(Task goal)
Copy nothing from the entries below except the lines from the one containing "enfaticamente." through the one containing "weiterer 788 € brutto nebst Z", and copy those exactly.

━━ Entries shown ━━

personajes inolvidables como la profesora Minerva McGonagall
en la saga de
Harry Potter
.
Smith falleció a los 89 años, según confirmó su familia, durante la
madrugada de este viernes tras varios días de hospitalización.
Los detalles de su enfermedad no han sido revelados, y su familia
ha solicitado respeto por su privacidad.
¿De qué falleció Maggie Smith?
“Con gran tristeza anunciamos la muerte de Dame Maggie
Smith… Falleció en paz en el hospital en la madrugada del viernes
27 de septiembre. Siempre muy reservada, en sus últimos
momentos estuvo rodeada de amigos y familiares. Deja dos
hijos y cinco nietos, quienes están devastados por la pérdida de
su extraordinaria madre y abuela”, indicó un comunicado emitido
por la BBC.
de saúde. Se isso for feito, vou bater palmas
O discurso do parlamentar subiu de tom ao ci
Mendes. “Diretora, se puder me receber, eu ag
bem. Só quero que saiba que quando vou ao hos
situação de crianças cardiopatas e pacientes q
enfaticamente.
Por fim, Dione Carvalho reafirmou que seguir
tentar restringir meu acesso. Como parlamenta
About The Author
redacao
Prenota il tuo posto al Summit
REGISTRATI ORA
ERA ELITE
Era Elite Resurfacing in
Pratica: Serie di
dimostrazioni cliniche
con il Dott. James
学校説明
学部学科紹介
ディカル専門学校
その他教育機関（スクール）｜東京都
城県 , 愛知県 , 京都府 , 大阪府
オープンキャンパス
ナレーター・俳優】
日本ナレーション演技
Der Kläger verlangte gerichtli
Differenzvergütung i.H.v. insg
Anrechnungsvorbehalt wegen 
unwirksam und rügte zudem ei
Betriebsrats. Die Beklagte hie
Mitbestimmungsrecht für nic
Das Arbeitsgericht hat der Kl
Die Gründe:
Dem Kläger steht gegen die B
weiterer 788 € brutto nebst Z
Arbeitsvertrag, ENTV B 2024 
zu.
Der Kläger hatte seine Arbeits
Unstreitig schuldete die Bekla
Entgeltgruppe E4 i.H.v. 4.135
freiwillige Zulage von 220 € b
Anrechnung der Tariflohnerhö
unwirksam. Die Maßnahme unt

━━━
━━ Entries shown ━━

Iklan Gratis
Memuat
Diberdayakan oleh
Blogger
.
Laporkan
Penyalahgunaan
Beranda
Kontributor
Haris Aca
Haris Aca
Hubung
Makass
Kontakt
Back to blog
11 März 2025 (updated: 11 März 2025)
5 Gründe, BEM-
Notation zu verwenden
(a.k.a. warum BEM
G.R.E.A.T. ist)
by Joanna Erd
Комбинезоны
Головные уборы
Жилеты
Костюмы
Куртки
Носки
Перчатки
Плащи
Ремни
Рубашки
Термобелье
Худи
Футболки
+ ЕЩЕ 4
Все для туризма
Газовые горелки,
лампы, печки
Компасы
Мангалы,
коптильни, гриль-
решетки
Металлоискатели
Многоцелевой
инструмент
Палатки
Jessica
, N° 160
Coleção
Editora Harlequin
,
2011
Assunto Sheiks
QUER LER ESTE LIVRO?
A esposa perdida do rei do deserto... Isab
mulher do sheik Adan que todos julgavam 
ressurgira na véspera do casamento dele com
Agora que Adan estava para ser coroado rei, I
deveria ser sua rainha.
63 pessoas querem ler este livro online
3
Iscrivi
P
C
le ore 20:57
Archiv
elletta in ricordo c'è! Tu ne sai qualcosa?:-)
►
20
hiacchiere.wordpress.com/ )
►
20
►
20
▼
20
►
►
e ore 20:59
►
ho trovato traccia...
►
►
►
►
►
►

━━━

(Answer)
enfaticamente.
Por fim, Dione Carvalho reafirmou que seguir
tentar restringir meu acesso. Como parlamenta
About The Author
redacao
Prenota il tuo posto al Summit
REGISTRATI ORA
ERA ELITE
Era Elite Resurfacing in
Pratica: Serie di
dimostrazioni cliniche
con il Dott. James
学校説明
学部学科紹介
ディカル専門学校
その他教育機関（スクール）｜東京都
城県 , 愛知県 , 京都府 , 大阪府
オープンキャンパス
ナレーター・俳優】
日本ナレーション演技
Der Kläger verlangte gerichtli
Differenzvergütung i.H.v. insg
Anrechnungsvorbehalt wegen 
unwirksam und rügte zudem ei
Betriebsrats. Die Beklagte hie
Mitbestimmungsrecht für nic
Das Arbeitsgericht hat der Kl
Die Gründe:
Dem Kläger steht gegen die B
weiterer 788 € brutto nebst Z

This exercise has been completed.